Click on the image for a 3D .pdf version.

These are the Center and Top/Bot parts to the Arm Box without the bearings. They are linked to 3D .pdf files so you can see how the flanged bearings fit.

This is the layout of the parts panel.

The outside top/bottom sections have the slots. Their mating inner top/bot pieces have matching small holes (for screwdriver access).

The Inside Middle section has no slots and two large holes. The mating inner pieces have one hole larger than the other. When you assemble the stack make sure the smaller holes are on opposite ends.
A note on the mechanical parts. Some of this information is also on the arm box .pdf drawing file
Plastic Tube - used as shaft - .25 OD x .125 ID x 2.25 long - 2 pcs - Plastruct #90106 or equiv
Using a plastic tube instead of a .25 metal shaft allows you to anchor the tube in place by putting a small screw in the end.
Flanged Bearing - .25 ID x .5 OD - type fr188zz (the zz means they are shielded, you don't really need the shield). Strictly speaking you could use a bushing instead of a bearing as this is not a heavy duty application so get any kind of fr188 bearing.
While VXB is the source almost everyone thinks of first but at about $5/bearing they are not a low cost supplier.
Boca Bearing was offering a 10 pack SKU:  #99FR188-ZZ-X10 for $12
Boca was also on Amazon so check there, and as usual, also run a search on Ebay (you might get free shipping from either one!)

Here's how I assembled the parts. Feel free to use whatever technique you prefer.

I tried using a different construction method with this project.

That's a painted steel sheet on my work surface and a set of magnets holding the corner parts in place.

Then I used a dropper to put some Weldon #3 on the joint.

The Top, Bottom, and Center sections were held together with spring clips. The bearings have been inserted in these pictures to maintain the parts alignment.

The corner pieces from the previous step are used to verify the edge positions while clamping.

Again, apply Weldon #3 along the inside edge of the curve in sufficient amount to hold the parts together.

A closeup of the top/bottom section (single bearing)

A closeup of the center section (2 bearings, mirror image)

Above: Once the glue is dry on the sub-assemblies are ready, you are ready to finish your Arm Box.

Right: Make sure all of the joints are aligned and the assembly is square. Then Apply glue.

Right: I found the front edges of the top/center/bottom sections were not glued tightly so I applied more Weldon #3 and clamped again.

Now that the Box is complete, Insert the bearings, and then add your Utility Arms. The one's shown here still need some finishing work

The Bushings shown here were made from layers of plastic glued together. They came out poorly. Get tubing to fit over the .25 shafts the Arms are mounted on.
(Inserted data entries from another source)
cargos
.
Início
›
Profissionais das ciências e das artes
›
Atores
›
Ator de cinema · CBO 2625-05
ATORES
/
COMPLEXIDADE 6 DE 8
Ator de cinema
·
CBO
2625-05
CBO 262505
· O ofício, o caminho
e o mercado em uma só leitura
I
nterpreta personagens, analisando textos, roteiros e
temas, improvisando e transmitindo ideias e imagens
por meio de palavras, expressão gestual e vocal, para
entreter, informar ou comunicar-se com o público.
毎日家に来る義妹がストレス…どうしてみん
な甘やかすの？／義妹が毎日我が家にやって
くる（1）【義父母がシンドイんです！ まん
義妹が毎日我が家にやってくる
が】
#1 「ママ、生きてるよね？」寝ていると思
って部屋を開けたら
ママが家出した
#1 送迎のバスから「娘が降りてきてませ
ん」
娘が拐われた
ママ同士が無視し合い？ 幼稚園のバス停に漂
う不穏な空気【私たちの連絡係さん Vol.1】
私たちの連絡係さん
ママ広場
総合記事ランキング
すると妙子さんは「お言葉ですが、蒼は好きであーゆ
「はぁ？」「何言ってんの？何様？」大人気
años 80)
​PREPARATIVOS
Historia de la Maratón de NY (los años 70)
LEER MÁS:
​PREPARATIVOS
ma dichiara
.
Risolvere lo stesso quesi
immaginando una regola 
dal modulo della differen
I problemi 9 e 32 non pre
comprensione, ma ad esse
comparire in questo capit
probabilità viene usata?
Once you start playing with the Arm Box you will realize that the Arms pivot without friction. The slightest tilt and your arms swing out!
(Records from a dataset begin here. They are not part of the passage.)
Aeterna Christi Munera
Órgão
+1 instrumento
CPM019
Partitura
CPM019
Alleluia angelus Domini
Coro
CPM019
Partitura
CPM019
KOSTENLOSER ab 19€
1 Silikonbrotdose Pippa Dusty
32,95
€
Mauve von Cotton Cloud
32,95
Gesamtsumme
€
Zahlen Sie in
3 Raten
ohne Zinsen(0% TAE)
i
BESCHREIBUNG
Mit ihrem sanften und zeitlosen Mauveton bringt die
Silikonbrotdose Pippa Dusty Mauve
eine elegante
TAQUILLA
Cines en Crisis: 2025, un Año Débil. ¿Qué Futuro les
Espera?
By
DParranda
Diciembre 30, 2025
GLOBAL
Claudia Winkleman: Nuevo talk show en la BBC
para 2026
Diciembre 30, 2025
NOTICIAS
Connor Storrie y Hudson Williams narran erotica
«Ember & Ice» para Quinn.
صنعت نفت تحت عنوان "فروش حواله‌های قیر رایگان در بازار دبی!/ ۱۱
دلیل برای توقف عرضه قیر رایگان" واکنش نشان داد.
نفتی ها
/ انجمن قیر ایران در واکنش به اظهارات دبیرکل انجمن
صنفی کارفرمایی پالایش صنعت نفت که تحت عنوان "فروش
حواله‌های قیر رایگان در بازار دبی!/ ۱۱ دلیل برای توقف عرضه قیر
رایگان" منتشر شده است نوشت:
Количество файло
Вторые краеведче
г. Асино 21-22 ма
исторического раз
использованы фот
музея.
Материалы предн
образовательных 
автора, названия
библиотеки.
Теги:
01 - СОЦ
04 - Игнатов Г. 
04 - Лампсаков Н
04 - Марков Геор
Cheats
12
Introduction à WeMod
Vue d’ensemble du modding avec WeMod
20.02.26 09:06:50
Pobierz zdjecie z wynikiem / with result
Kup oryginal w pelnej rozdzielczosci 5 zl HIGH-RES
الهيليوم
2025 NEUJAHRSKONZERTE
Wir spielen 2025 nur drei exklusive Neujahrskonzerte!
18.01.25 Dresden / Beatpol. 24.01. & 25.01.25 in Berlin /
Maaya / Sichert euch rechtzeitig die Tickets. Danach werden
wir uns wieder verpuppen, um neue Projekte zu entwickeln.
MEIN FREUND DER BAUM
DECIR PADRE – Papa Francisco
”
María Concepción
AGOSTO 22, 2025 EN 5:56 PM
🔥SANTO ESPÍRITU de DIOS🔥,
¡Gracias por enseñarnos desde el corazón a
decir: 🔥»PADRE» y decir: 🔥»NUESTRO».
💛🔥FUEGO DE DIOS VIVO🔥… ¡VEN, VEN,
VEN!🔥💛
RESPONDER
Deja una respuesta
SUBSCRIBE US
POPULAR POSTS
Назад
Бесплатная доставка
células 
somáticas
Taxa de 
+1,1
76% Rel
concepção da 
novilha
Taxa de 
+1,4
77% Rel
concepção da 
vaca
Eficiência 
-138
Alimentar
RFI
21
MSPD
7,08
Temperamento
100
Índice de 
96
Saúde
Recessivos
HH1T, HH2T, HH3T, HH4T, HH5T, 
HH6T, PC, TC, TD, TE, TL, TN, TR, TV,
I used plastic tubing. A small (#4 or #6) screw cutting it's own threads in the tube will be enough to hold it in place at the top of the bearing.

And Finally, Here's the Arm Box mounted in the Frame.

The design drawings are available as both Autocad .dwg files and Adobe .pdf files download drawing files with the understanding that the drawings are copyright to Media-Conversions and are not to be used commercially. (That note also appears on each of the drawings). Part information on the bearings and tubing I used is on the drawing files.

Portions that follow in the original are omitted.